“ANÉCDOTA SAUCEÑA»

Me despierta en una estupenda mañana de verano un enérgico grito “HOY PESCADO FRESCO EN EL SAUCE “ ufff ya sabía que tocaba ir a la esquina del BPS a comprar bifes de merluza, caminando hasta el camión ambulante ya detonado en los 80 me detengo a ver un grupito de estudiantes haciendo bromas y diciendo “ ¡pa’ el sábado de bote a bote !”. Leían muy descontracturados un extenso pizarrón ubicado en la plaza frente a Bar el Toto, por ahí a lo lejos y en la esquina del bar ALCA se divisaba uno igual. Me disponía a cruzar la plaza relojeando no pisar el pasto para no tener que hacer 100 metros libre con Velocito comiéndome los talones cuando al llegar a la esquina sale del interior de la farmacia PUIG un párroco que me dice “¿PIBE NO SABES QUIEN ATIENDE ACA?” ah si !!! … Golpea las manos y gritá fuerte RAÚL ! en una de esas tenes suerte. Pero algo pasaba en el pueblo, algo había que todos paraban a leer el pizarrón y salían rápido a Tienda Artigas, Jacinto Martínez, El Obrero, Alian, Baby Tudisco. Compraban Los Pingui, Lee, Topsy, Gamo y Pampero, se vendían los pantalones, Fanton, Robert Lewis y Corcel, ni hablar de los nevados… con nevados eras una especie de One Direction.
Pocho Torres llenaba su carrito con los clásicos panchos gigantes, se agotaba la gomina éxito, el talco polyana, los ruleros y el jabón de olor, todos se abastecían, las peluquerías sin horario y ese movimiento lo provocaba UN PIZARRÓN. Claro, había “BAILE DEL COCO” maratón de orquestas y venía CASINO con Mariel y todo… EL BBC explotaba, a las 22:00 el pueblo era Atlántida un sábado de enero, ómnibus que ni hoy me explico de donde salían, nombres que eran imposibles de recordar, venían de tan lejos que tenían otro dialecto esos otros canarios.
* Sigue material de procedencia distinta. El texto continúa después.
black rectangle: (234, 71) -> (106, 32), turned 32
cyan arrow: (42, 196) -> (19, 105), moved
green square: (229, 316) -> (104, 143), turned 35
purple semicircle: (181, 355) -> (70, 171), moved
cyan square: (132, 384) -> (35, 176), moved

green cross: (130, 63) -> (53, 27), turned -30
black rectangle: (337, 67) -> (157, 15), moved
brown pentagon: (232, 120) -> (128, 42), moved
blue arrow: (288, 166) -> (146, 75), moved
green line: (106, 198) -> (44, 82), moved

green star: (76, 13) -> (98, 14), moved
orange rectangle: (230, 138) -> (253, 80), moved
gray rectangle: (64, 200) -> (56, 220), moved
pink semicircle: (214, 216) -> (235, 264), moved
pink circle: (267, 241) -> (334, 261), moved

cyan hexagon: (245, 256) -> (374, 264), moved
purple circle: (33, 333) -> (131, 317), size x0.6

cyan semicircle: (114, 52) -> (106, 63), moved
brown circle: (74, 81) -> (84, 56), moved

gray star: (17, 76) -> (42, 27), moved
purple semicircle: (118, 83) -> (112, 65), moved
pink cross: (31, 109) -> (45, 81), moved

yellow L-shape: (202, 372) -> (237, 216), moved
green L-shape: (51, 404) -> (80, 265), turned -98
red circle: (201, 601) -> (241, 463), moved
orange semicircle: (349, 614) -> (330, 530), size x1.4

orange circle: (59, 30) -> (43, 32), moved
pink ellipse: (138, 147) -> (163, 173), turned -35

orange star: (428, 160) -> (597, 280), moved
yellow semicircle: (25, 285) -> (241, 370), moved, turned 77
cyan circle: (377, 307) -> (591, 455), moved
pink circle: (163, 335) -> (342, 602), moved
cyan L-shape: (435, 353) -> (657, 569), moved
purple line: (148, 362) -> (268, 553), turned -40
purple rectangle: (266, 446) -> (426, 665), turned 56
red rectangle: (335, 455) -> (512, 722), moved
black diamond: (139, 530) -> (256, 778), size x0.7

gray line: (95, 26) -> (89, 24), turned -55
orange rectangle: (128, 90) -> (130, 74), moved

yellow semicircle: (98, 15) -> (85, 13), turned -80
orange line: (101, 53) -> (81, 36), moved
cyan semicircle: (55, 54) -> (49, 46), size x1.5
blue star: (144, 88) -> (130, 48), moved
Arrancaba el baile y con él, la mixtura más increíble de olores que se pueda imaginar, desde el Polyana, Eno de Pravia, Bao, Bulldog, Poet, humo de chorizo, etc, el que andaba bien se compraba un PINO COLBERT que era pinocha en alcohol. Claro no faltaba el que después de un enérgico dos y uno sin querer dejaba asomar de su bolsillo trasero el peinetón amarillo y algún punto suelto de alguna costura. Si ibas con campera olvídate, cuando salias de ropería ya eran las 03:30 y si te quedabas hasta lo último tenías que rogarle al chofer  que aguantase la bañadera, que por cierto siempre dejaban algún ejemplar en el pueblo que no sabía ni él donde carajos vivía, era el mejor lugar para conocer la geografía de Canelones, hay parajes inimaginables, eso si, sabias que si enganchabas algo de uno de esos lugares era un “hasta nunca” o hasta el próximo…. BAILE DEL COCO.